_Work task_. The answer should be a faithful retyping of the records that follow, pictures excluded.

_Recorded data_.
----

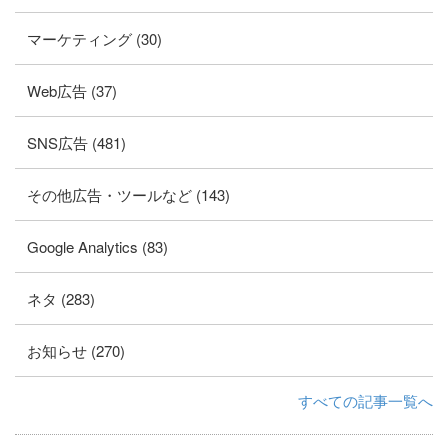
マーケティング (30)
Web広告 (37)
SNS広告 (481)
その他広告・ツールなど (143)
Google Analytics (83)
ネタ (283)
お知らせ (270)
すべての記事一覧へ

----

_Exercise answer_.
マーケティング (30)
Web広告 (37)
SNS広告 (481)
その他広告・ツールなど (143)
Google Analytics (83)
ネタ (283)
お知らせ (270)
すべての記事一覧へ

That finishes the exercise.